- [Exercise goal] Among the entries below, please show each line that carries the word "rvTransport".

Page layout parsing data
□ □ □

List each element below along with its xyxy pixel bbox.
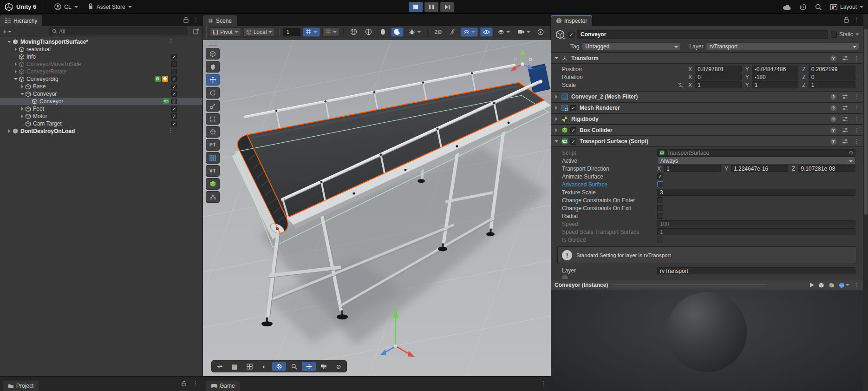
active-checkbox[interactable]: ✓ (171, 113, 177, 119)
static-checkbox[interactable] (831, 32, 837, 38)
toolbar-drag-handle[interactable] (206, 26, 207, 38)
tree-item-selected[interactable]: Conveyor ✓ (0, 98, 202, 105)
handle-rotation-button[interactable]: Local (243, 27, 275, 37)
help-icon[interactable]: ? (830, 55, 836, 61)
twod-toggle-button[interactable] (377, 27, 389, 37)
joint-tool-button[interactable] (206, 191, 220, 203)
tree-item[interactable]: ConveyorMoveToSide (0, 60, 202, 68)
axis-tool-button[interactable] (213, 362, 227, 371)
move-overlay-button[interactable] (302, 362, 316, 371)
scene-menu-icon[interactable]: ⋮ (168, 39, 174, 43)
active-checkbox[interactable]: ✓ (171, 121, 177, 126)
help-icon[interactable]: ? (830, 127, 836, 133)
camera-settings-button[interactable] (515, 27, 533, 37)
gameobject-active-checkbox[interactable]: ✓ (568, 32, 574, 38)
vt-tool-button[interactable]: VT (206, 165, 220, 177)
expand-arrow[interactable] (554, 106, 559, 110)
tab-game[interactable]: Game (206, 381, 240, 391)
layout-dropdown[interactable]: Layout (830, 4, 863, 10)
grid-size-input[interactable]: 1 (283, 28, 300, 36)
ts-layer-field[interactable]: rvTransport (657, 267, 855, 274)
help-icon[interactable]: ? (830, 105, 836, 111)
tree-item[interactable]: realvirtual (0, 46, 202, 53)
scale-y-field[interactable]: 1 (752, 81, 799, 88)
scene-menu-icon[interactable]: ⋮ (168, 128, 174, 133)
active-checkbox[interactable]: ✓ (171, 106, 177, 112)
account-menu[interactable]: CL (52, 2, 80, 12)
collider-tool-button[interactable] (206, 178, 220, 190)
constraints-enter-checkbox[interactable] (657, 197, 663, 203)
panel-menu-icon[interactable]: ⋮ (193, 18, 199, 22)
expand-arrow[interactable] (554, 139, 559, 144)
script-object-field[interactable]: TransportSurface ⊙ (657, 149, 855, 157)
preview-header[interactable]: Conveyor (Instance) ⋮ (551, 280, 863, 290)
mesh-renderer-header[interactable]: ✓ Mesh Renderer ?⋮ (551, 102, 863, 113)
grid-view-button[interactable] (242, 362, 256, 371)
texture-scale-field[interactable]: 3 (657, 189, 855, 196)
stop-button[interactable] (409, 2, 423, 12)
move-tool-button[interactable] (206, 74, 220, 86)
component-menu-icon[interactable]: ⋮ (854, 128, 859, 133)
undo-history-icon[interactable] (799, 3, 807, 11)
tree-item[interactable]: Base ✓ (0, 83, 202, 90)
grid-tool-button[interactable] (206, 152, 220, 164)
play-icon[interactable] (810, 283, 814, 287)
gameobject-icon[interactable] (555, 29, 566, 40)
component-enabled-checkbox[interactable]: ✓ (570, 139, 576, 145)
animate-checkbox[interactable]: ✓ (657, 173, 663, 179)
object-picker-icon[interactable]: ⊙ (849, 150, 853, 156)
position-x-field[interactable]: 0.8797801 (695, 66, 742, 73)
rotate-tool-button[interactable] (206, 87, 220, 99)
expand-arrow[interactable] (7, 129, 12, 133)
expand-arrow[interactable] (13, 47, 19, 51)
lightning-off-button[interactable] (447, 27, 458, 37)
hierarchy-search-input[interactable]: All (49, 27, 187, 35)
active-checkbox[interactable]: ✓ (171, 91, 177, 97)
presets-icon[interactable] (842, 127, 848, 133)
tree-item[interactable]: ConveyorRotate (0, 68, 202, 75)
scene-visibility-button[interactable] (480, 27, 493, 37)
expand-arrow[interactable] (13, 70, 19, 73)
step-button[interactable] (440, 2, 454, 12)
help-icon[interactable]: ? (830, 94, 836, 100)
expand-arrow[interactable] (554, 128, 559, 132)
direction-x-field[interactable]: 1 (664, 165, 721, 172)
kinematic-badge-icon[interactable]: ⚙ (155, 76, 161, 82)
transport-surface-header[interactable]: ✓ Transport Surface (Script) ?⋮ (551, 136, 863, 147)
presets-icon[interactable] (842, 139, 848, 144)
rotation-z-field[interactable]: 0 (809, 73, 855, 80)
layers-stack-button[interactable] (461, 27, 478, 37)
presets-icon[interactable] (842, 116, 848, 122)
tag-dropdown[interactable]: Untagged (582, 42, 681, 50)
active-checkbox[interactable]: ✓ (171, 84, 177, 89)
speed-field[interactable]: 100 (657, 220, 855, 227)
expand-arrow[interactable] (20, 91, 25, 97)
scrollbar-thumb[interactable] (864, 29, 868, 215)
open-panes-icon[interactable] (193, 28, 199, 34)
search-icon[interactable] (815, 4, 822, 11)
panel-menu-icon[interactable]: ⋮ (541, 381, 546, 385)
gizmos-2d-toggle[interactable]: 2Ø (431, 27, 444, 37)
audio-effects-button[interactable] (406, 27, 424, 37)
expand-arrow[interactable] (13, 62, 19, 66)
component-enabled-checkbox[interactable]: ✓ (570, 127, 576, 133)
position-z-field[interactable]: 0.2062199 (809, 66, 855, 73)
inspector-scrollbar[interactable] (863, 14, 868, 391)
snap-overlay-button[interactable] (272, 362, 286, 371)
presets-icon[interactable] (842, 105, 848, 111)
presets-icon[interactable] (842, 94, 848, 99)
lock-icon[interactable] (182, 381, 186, 386)
layer-dropdown[interactable]: rvTransport (706, 42, 859, 50)
pause-button[interactable] (424, 2, 438, 12)
scale-x-field[interactable]: 1 (695, 81, 742, 88)
panel-menu-icon[interactable]: ⋮ (193, 381, 198, 386)
component-enabled-checkbox[interactable]: ✓ (570, 105, 576, 111)
active-checkbox[interactable] (171, 69, 177, 74)
rigidbody-header[interactable]: Rigidbody ?⋮ (551, 113, 863, 125)
active-checkbox[interactable] (171, 61, 177, 67)
position-y-field[interactable]: -0.04847486 (752, 66, 799, 73)
layers-filter-button[interactable] (495, 27, 513, 37)
search-overlay-button[interactable] (287, 362, 301, 371)
preview-menu-icon[interactable]: ⋮ (854, 283, 859, 287)
overlay-drag-handle[interactable] (209, 43, 217, 46)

□ □ □

- [Written response]
ts-layer-field[interactable]: rvTransport (657, 267, 855, 274)
layer-dropdown[interactable]: rvTransport (706, 42, 859, 50)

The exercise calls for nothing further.